Un appel franc pour une transformation stratégique de la filière céréalière au Maroc a été lancé jeudi lors de l’ouverture de la conférence nationale de la Confédération marocaine de l’agriculture et du développement rural (Comader). L’ambition étant de faire bâtir une filière céréalière marocaine résiliente et compétitive, capable de garantir la durabilité de la production, la rentabilité des agriculteurs et la sécurité alimentaire nationale. «L’enjeu majeur actuel consiste à bâtir une filière céréalière plus flexible et compétitive, capable de garantir la durabilité de la production et d’améliorer la rentabilité pour l’agriculteur, tout en préservant l’équilibre du marché et en renforçant la sécurité alimentaire nationale», a souligné dans ce sens Ahmed El Bouari, ministre de l’agriculture, de la pêche maritime, du développement rural et des eaux et forêts.
Évoquant l’attention soutenue accordée à cette filière par les pouvoirs publics, le ministre a rappelé que « le Plan Maroc Vert a constitué une étape fondamentale pour asseoir les bases de son développement et renforcer sa base productive.
Cette dynamique s’est vue consolidée par la stratégie «Génération Green 2020-2030». Et d’ajouter que «celle-ci met un accent particulier sur la durabilité de la production, l’amélioration de la rentabilité, la qualité des récoltes et la valorisation des produits agricoles».
À cet égard, le ministre a fait savoir qu’un dispositif de programmes intégrés a été déployé avec succès, englobant le soutien à la recherche agronomique, le développement des variétés améliorées, l’élargissement de l’utilisation des semences sélectionnées et l’adoption du semis direct.
«Ces efforts constants ont été judicieusement accompagnés par le développement de l’irrigation d’appoint, le renforcement des capacités de stockage et l’amélioration de l’organisation des circuits de commercialisation», a-t-il ajouté.
Malgré ces avancées significatives, le ministre a estimé que la filière céréalière est appelée à poursuivre son adaptation face aux défis liés aux changements climatiques, à la volatilité des marchés et à la hausse des coûts de production. Pour sa part, Rachid Benali, président de la Comader, a mis en exergue la nécessité de bâtir un modèle intégré et durable pour la filière céréalière, notant que le développement de cette filière stratégique s’inscrit dans une dynamique visant à construire un système solide pour le stock stratégique et à garantir un approvisionnement sûr et stable pour les citoyens.

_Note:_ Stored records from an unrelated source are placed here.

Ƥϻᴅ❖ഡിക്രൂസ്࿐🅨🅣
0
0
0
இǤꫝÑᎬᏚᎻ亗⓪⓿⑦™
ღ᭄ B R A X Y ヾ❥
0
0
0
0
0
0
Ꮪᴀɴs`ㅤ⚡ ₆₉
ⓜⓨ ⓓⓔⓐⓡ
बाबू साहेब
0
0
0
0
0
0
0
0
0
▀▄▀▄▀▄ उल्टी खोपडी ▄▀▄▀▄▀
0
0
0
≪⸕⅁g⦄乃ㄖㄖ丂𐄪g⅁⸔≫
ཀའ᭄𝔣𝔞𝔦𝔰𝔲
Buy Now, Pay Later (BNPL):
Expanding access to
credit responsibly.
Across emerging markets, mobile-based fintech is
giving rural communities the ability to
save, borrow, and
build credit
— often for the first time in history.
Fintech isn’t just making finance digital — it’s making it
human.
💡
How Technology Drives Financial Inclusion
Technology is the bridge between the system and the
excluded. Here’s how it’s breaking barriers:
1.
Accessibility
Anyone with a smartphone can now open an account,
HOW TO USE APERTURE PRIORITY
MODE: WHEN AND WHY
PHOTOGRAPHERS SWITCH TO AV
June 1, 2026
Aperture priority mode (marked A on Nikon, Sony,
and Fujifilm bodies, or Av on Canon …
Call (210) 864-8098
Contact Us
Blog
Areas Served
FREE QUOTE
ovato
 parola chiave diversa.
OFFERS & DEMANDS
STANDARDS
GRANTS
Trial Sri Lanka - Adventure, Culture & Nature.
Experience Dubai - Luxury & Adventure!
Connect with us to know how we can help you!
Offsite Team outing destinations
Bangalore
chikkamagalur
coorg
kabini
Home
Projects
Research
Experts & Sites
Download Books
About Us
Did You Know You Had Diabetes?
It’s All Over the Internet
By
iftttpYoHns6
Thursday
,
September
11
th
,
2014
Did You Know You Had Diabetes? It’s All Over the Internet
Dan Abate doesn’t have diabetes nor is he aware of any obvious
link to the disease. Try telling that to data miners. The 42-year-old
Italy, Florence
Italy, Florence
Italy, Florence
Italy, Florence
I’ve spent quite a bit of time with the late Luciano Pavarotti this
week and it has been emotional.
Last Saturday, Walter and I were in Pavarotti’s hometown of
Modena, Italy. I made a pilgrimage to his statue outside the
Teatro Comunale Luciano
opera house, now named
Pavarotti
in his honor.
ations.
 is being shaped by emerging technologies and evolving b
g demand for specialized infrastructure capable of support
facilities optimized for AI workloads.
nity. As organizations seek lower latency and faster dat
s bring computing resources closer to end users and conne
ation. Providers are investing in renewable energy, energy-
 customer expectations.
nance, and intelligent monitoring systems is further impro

Cet essor, a-t-il expliqué, s’aligne pleinement sur les objectifs de la stratégie «Génération Green 2020-2030» pour améliorer la productivité, valoriser les produits et renforcer la résilience de l’agriculture marocaine. Afin de pérenniser cette filière aux rôles économiques et sociaux cruciaux, il a notamment plaidé pour un renforcement des investissements dans les infrastructures de stockage et de logistique, ainsi que pour une meilleure intégration entre la production agricole, l’industrie de transformation et le marché.
Cette a conférence a été marquée par la signature d’un accord de modération entre Omar Yacoubi, président de la Fédération nationale des négociants en céréales et légumineuses (FNCL), Mohamed Fikrat, président du directoire du Crédit Agricole du Maroc (CAM), et Moulay Abdelkader Alaoui, président de la Fédération nationale de la minoterie (FNM).
Ledit accord est relatif à la collecte et à la commercialisation de la production nationale de blé tendre, illustrant l’engagement conjoint des pouvoirs publics et des professionnels à améliorer l’organisation du marché et les conditions de valorisation de la production nationale, notamment à travers le renforcement des capacités de stockage, l’appui au financement et l’adaptation des mécanismes de régulation.
Cette rencontre a rassemblé l’ensemble des parties prenantes concernées, notamment les départements ministériels, les institutions publiques, les organisations professionnelles agricoles, les opérateurs économiques ainsi que des experts et chercheurs.